Ces affirmations viennent donner suite à de violentes critiques formulées par le 14 Mars contre le Hezbollah, après le meurtre du jeune Hachem Salman, responsable estudiantin de l’Option libanaise, devant l’ambassade d’Iran. Le 14 Mars souligne à ce propos que « le Hezbollah ne tolère pas d’opposition au sein de la communauté chiite ». Dans ce cadre, Nasrallah a pris soin hier de condamner l’assassinat du jeune Salman. « Nous refusons cette attaque, un homme que nous valorisons a été tué. Nous avons ouvert une enquête », a-t-il affirmé à cet égard.

(Cartographie : Le Liban rattrapé par la crise syrienne)

Une priorité
Sur un autre plan, M. Nasrallah a salué les familles des martyrs et des blessés tombés « lors des derniers affrontements », indiquant que les membres de son mouvement et sa communauté sont une composante essentielle du peuple libanais. « Nous avons donné des martyrs et des blessés, a-t-il déclaré. La stabilité, la sécurité, la souveraineté et l’indépendance du Liban sont une priorité pour nous. Face aux dangers, certains Libanais abandonnent et quittent le pays et vivent à l’étranger. Mais nous sommes nés ici, nous avons grandi ici, nous allons rester ici, nous allons mourir ici, nul ne pourra nous faire sortir de notre pays. L’une des armées les plus puissantes du monde, l’armée israélienne, n’a pas réussi à nous vaincre », a-t-il lancé, après avoir rappelé les faits d’armes de son parti, soulignant que sans le Hezbollah, « notre terre serait devenue une colonie israélienne ».

(Pour mémoire : Dans le caza de Baalbeck, presque chaque localité a perdu un combattant du Hezbollah à Qousseir)

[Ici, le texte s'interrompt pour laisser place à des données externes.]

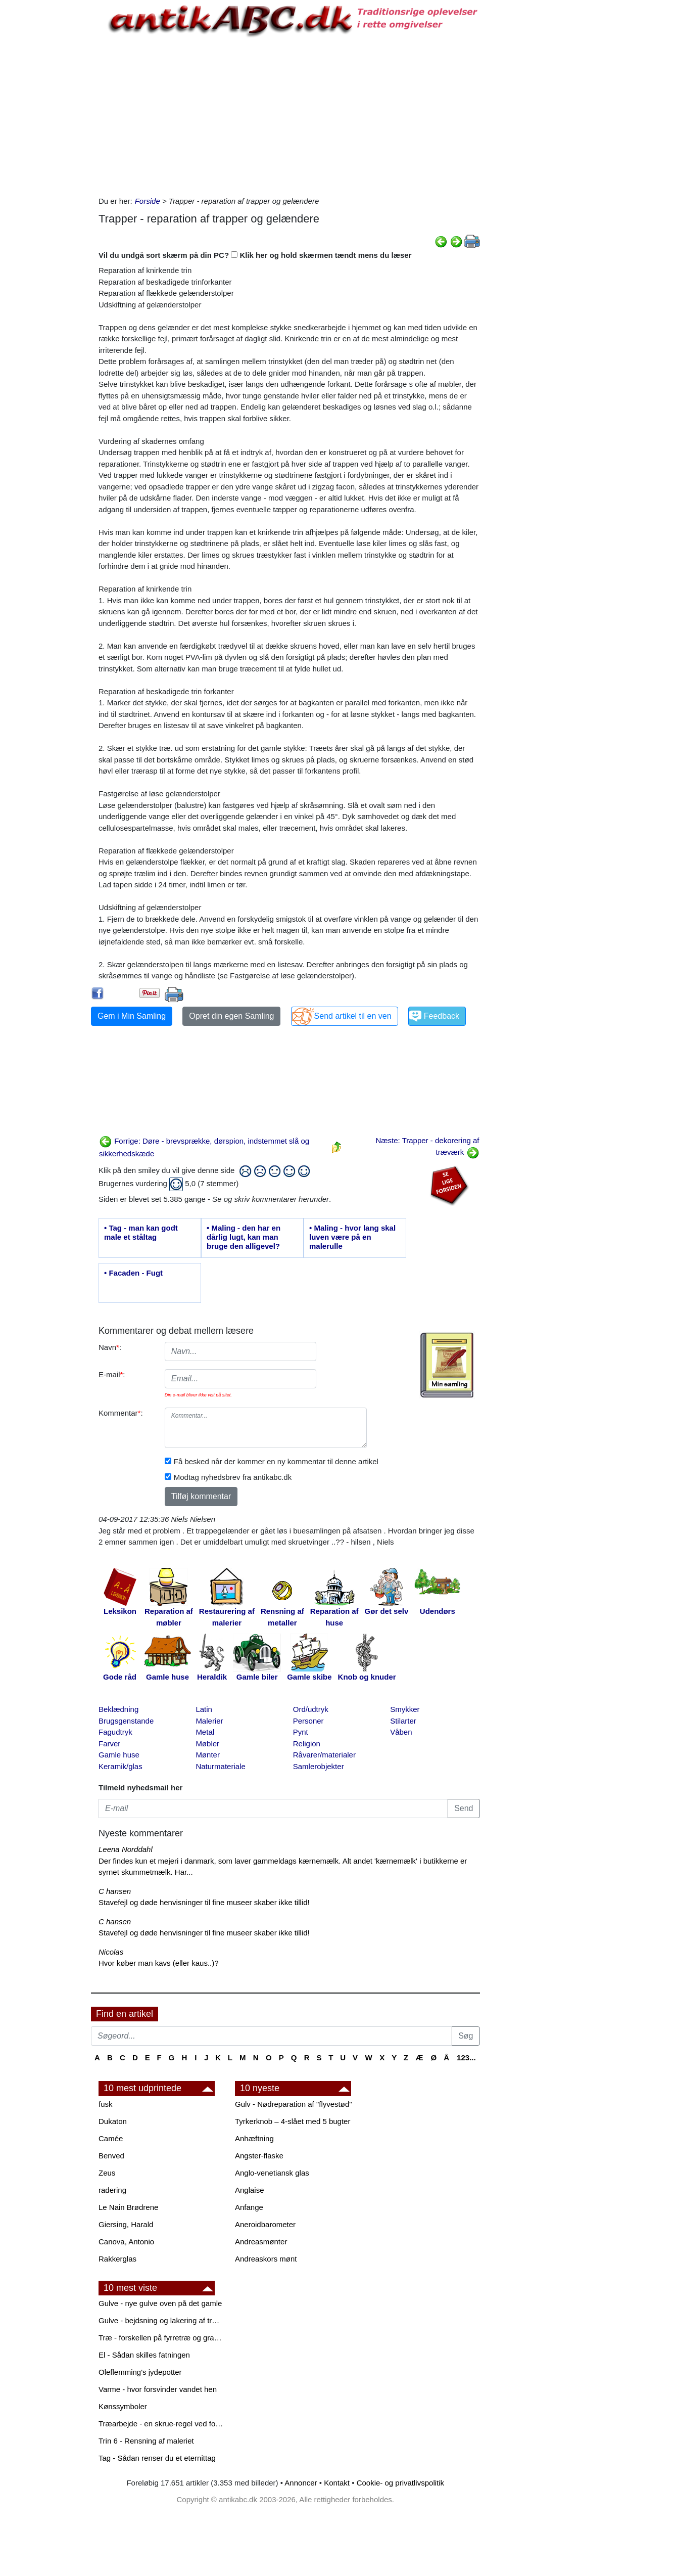 Image resolution: width=675 pixels, height=2576 pixels. Describe the element at coordinates (132, 1016) in the screenshot. I see `Gem i Min Samling` at that location.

Par ailleurs, le chef du parti chiite a appelé ses partisans « à faire preuve de retenue ». « La situation sécuritaire dans le pays est très sensible depuis 2005, a-t-il relevé. Nous appelons aujourd’hui à plus de retenue », a-t-il affirmé, estimant que « n’importe quelle petite dispute peut dégénérer ». Sur ce plan, M. Nasrallah a souhaité l’arrêt des tirs en l’air « à chaque occasion ». « À chaque fois que des élèves obtiennent leur diplôme, certains tirent en l’air, lorsqu’un politicien fait un discours, certains tirent en l’air. Je parle aussi de mes propres partisans, a indiqué le chef du Hezbollah. Cela est interdit par la religion, nous avons envoyé des consignes écrites à ce sujet. Nous ne permettons pas les tirs en l’air et les responsables seront sanctionnés », a-t-il poursuivi.

Il a enfin précisé qu’« il n’y a pas de membres du Hezbollah dans les pays du Golfe pour qu’ils soient expulsés, mais nous sommes prêts à assumer les responsabilités de nos décisions ».